Not so.   $B$ happens half of the time, $B$ happens half of the times than $A$ happens, and $B$ happens half of the times $A$ doesn't happen.   $A$ happens $2/5$ of the time, $A$ happens $2/5$ of the times $B$ happens, and $A$ happens $2/5$ the times $B$ doesn't happen. $$\boxed{\begin{array}{c|c}A & A & AB & AB & B & B & B & \_ & \_ & \_ \end{array}}$$

$$\frac{n(A)}{n(S)}=\frac{n(AB)}{n(B)}=\frac 2 5, \quad \frac{n(B)}{n(S)}=\frac{n(AB)}{n(A)}=\frac 1 2\\\frac{n(A)}{n(S)}\frac{n(B)}{n(S)}=\frac{n(A)}{n(S)}=\frac{1}{5}$$

I can see how the first case might be confusing. However, it's a degenerate case in which $A$ can never not happen regardless of whether $B$ happens or not. Sure, $B$ can't happen without $A$ happening, but then again, nothing can.

In your second case, you're missing a concept known as conditional probability, in which you only take into account the probability that an event happens given that another event happens.

It's defined as follows: The probability of $A$ given $B$ (or $P(A|B)$) is the probability of both $A$ and $B$ happening divided by the probability of $B$ happening in total, or $\displaystyle \frac {P(AB)}{P(B)}$.

In your case, this is $\frac{2}{4}$ for $B$ occurring given that $A$ occurs as opposed to $\frac{5}{10}$ for $B$ occurring in the general case. Notice that these two fractions are the same (i.e. $P(B|A) = P(B)$) – the fact that $A$ occurred had no effect on the probability of $B$ occurring.
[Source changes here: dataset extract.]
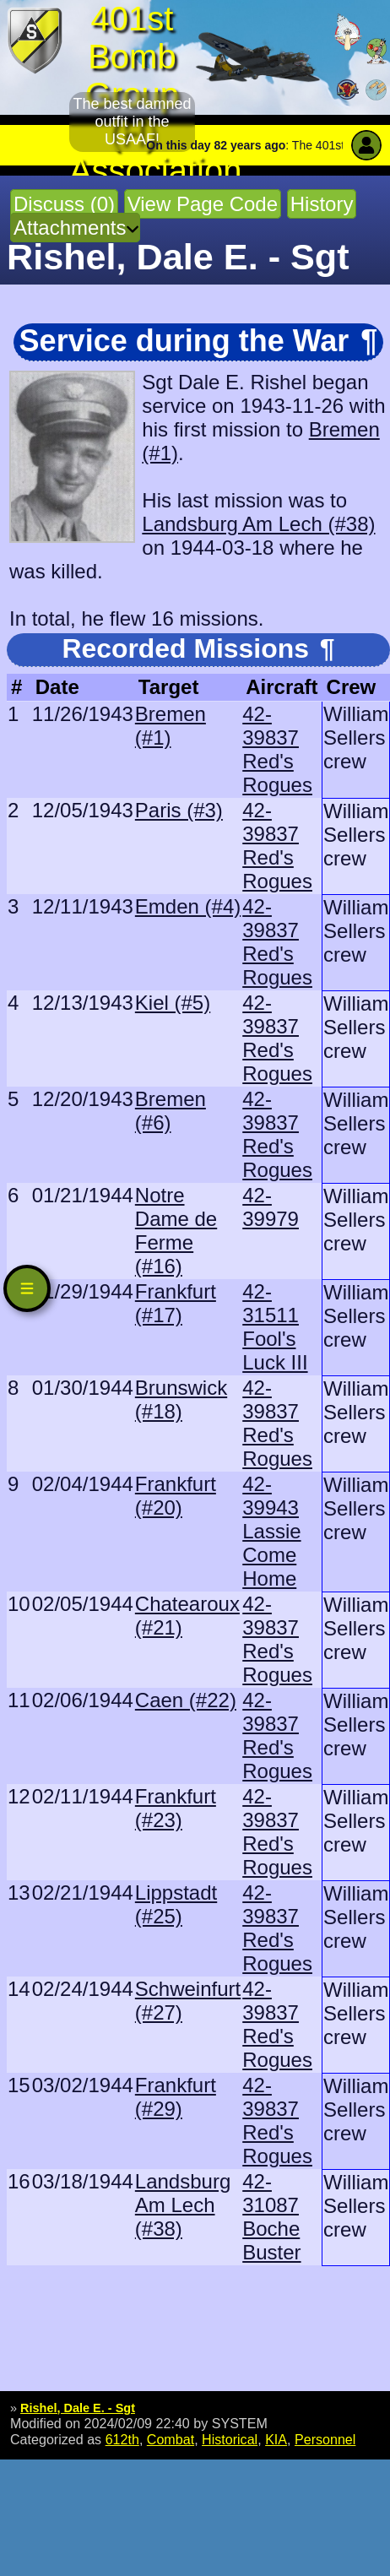 The image size is (390, 2576). Describe the element at coordinates (179, 810) in the screenshot. I see `Paris (#3)` at that location.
• Basically, you were comparing the wrong things there $-$ you should be comparing $P(B|A)$ and $P(B)$, not $P(AB)$ and $P(B)$. – Joe Z. Nov 29 '14 at 5:32
• why intutively this seems wrong? – RE60K Nov 29 '14 at 5:34
• Probably because conditional probability isn't part of your intuition yet. It takes a bit of time to learn. – Joe Z. Nov 29 '14 at 5:40
• yes it's been few days since I learnt that – RE60K Nov 29 '14 at 5:42
• Reread my answer, and then answer the question: "Given that B has happened, is the probability of $A$ happening any different than the probability of $A$ happening in general?" If $B$ has happened, then we're no longer looking at the entire set $S$ to figure out whether $A$ has happened, only the 5 elements in $B$. So the probability becomes 2 out of 5, rather than 2 out of 10. You can't just compare raw set sizes; probability is always a ratio. – Joe Z. Nov 29 '14 at 5:47

The independence is given by the formal definition, hence in both cases the events are independent. But I understand, that you are expecting some intuitions.
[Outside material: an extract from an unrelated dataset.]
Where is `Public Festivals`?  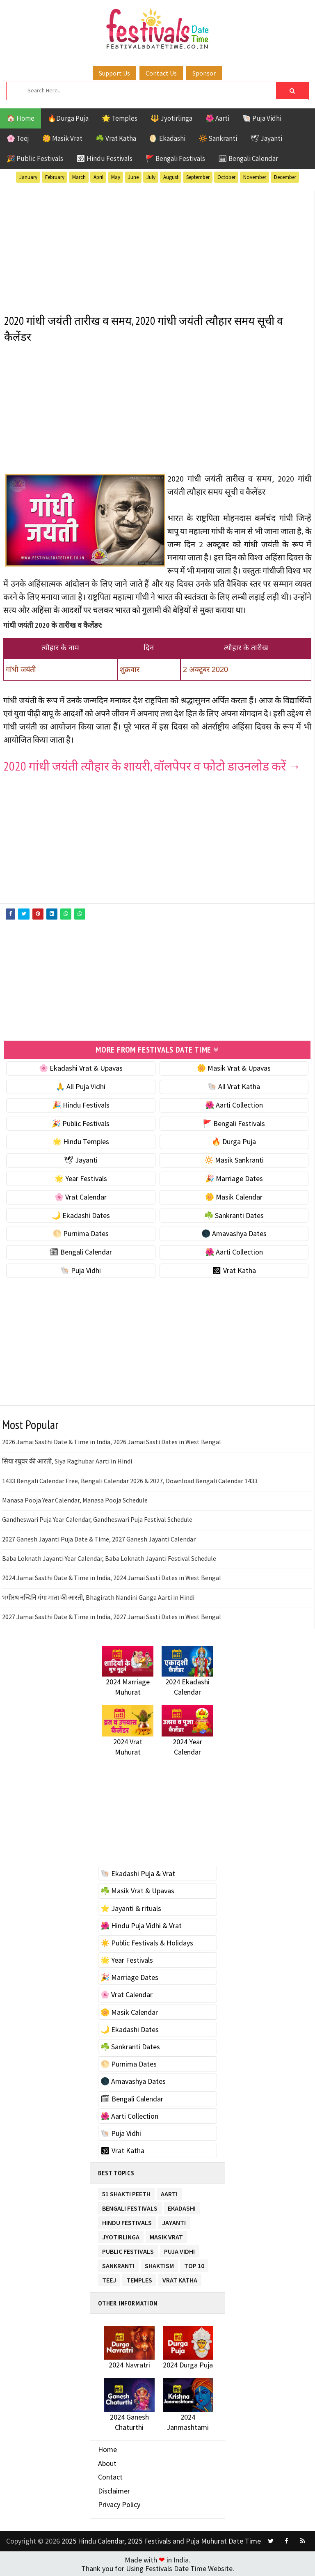 Public Festivals is located at coordinates (128, 2249).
In the first case $A$ happens with probability one, hence it is impossible (in probability sense) that it doesn't happen, as you are suggesting. In the second case, let's imagine ten squares and sets $A$, $B$, $A\cap B$ consisting in the proper way of 4, 5 and 2 squares, respectively. Let now in the same moment we have two shots such that each of them must target one of 10 squares with the equal probability. How probabilities could be affected? (We do not consider collision of bullets).